Smart Customer Service: How is the cloud affecting the outbound solutions market?
Fluss: With the cloud, to get outbound capabilities, I can get what I want for a period of time by the drink , by what it is I use. When I don't need it anymore—say I'm a roofing company and don't do much business in the winter—I can scale down. [The cloud] really does change the dynamic of things. One of the original value propositions of the cloud was to democratize the world of the contact center, and it does. You don't have to buy something and put it in. You can just rent what you need. You can rent proactive customer care phone capabilities, you can rent outbound notifications, you can rent whatever it is that you want in the cloud, use it, basically give it back, then start using it again.
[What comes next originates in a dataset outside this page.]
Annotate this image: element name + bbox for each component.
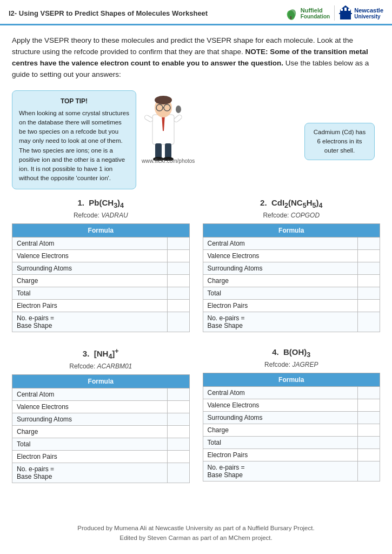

It has equalized the opportunities for companies of all sizes.
Smart Customer Service: Who are some of the top players in the outbound solutions market?
Fluss: As of December 31, 2013, based on seat size, the top players in order are Aspect, Noble Systems, Genesys, Avaya, Altitude Software, Presence Technology, Interactive Intelligence, Five9, and Connect First.
Smart Customer Service: Did your outbound market research yield any surprises?
Fluss: We were slightly surprised by the pace of growth. There was a 12.1 percent growth [between 2012 to 2013] in a market that for years had contracted, and this was pretty impressive, especially from an economic perspective. DMG is always conservative, but it's very likely given what we're seeing that the rate of growth will exceed the 5 percent that we said for 2014. It's really a brave new world out there."